(Transcribed page contents)

*-*-*

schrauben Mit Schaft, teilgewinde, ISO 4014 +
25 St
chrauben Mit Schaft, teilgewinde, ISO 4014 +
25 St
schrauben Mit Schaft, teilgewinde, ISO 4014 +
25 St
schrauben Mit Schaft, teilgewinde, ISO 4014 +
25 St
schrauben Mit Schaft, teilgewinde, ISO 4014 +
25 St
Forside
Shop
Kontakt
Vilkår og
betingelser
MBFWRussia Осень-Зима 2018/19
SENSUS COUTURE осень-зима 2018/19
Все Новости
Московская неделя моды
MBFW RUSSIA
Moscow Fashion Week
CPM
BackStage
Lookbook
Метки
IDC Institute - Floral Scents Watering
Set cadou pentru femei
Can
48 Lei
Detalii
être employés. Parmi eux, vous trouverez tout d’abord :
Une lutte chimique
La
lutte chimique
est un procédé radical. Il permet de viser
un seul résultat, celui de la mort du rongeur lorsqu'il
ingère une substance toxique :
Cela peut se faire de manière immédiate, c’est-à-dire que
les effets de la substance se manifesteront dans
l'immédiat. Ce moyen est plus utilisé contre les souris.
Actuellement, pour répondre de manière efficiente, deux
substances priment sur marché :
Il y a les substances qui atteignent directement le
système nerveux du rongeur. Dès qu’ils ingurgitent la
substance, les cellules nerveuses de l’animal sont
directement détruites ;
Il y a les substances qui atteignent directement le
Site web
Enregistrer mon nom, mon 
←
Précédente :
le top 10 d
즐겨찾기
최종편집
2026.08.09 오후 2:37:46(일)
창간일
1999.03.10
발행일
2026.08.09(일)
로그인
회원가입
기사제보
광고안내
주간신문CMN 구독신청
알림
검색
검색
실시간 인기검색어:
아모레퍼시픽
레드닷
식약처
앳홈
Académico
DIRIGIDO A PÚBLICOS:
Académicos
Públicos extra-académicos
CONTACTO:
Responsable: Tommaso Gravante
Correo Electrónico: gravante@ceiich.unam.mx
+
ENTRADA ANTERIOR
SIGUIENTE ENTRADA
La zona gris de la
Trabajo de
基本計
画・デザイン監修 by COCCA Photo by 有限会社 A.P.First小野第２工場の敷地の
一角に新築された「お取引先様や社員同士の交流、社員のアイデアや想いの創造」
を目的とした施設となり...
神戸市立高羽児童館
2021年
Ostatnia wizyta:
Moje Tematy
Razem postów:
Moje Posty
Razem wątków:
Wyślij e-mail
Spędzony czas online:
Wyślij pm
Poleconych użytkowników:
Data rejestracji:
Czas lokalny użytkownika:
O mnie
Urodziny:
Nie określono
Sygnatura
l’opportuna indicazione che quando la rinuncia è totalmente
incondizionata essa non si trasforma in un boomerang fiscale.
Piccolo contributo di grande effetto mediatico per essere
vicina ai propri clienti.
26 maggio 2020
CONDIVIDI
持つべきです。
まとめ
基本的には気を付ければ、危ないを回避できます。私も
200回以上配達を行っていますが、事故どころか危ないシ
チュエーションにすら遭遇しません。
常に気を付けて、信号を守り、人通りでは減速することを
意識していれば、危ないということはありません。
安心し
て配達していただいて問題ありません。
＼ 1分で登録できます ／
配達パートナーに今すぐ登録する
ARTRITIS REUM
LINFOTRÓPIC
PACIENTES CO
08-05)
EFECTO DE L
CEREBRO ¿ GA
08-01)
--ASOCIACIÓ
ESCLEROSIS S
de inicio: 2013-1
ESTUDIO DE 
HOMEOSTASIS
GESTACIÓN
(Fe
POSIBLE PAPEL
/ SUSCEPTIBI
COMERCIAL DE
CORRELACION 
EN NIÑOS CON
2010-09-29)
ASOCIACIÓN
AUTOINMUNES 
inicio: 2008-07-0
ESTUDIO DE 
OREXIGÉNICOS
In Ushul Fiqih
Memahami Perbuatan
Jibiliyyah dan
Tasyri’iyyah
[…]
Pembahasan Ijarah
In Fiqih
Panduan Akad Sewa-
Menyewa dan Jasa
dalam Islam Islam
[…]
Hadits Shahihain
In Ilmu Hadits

*-*-*

§ WORK TO BE COMPLETED
The first line of the entries above and every line after it, up to and including the line with "IDC Institute - Floral Scents Watering", should be set down exactly.

§ EXERCISE ANSWER
schrauben Mit Schaft, teilgewinde, ISO 4014 +
25 St
chrauben Mit Schaft, teilgewinde, ISO 4014 +
25 St
schrauben Mit Schaft, teilgewinde, ISO 4014 +
25 St
schrauben Mit Schaft, teilgewinde, ISO 4014 +
25 St
schrauben Mit Schaft, teilgewinde, ISO 4014 +
25 St
Forside
Shop
Kontakt
Vilkår og
betingelser
MBFWRussia Осень-Зима 2018/19
SENSUS COUTURE осень-зима 2018/19
Все Новости
Московская неделя моды
MBFW RUSSIA
Moscow Fashion Week
CPM
BackStage
Lookbook
Метки
IDC Institute - Floral Scents Watering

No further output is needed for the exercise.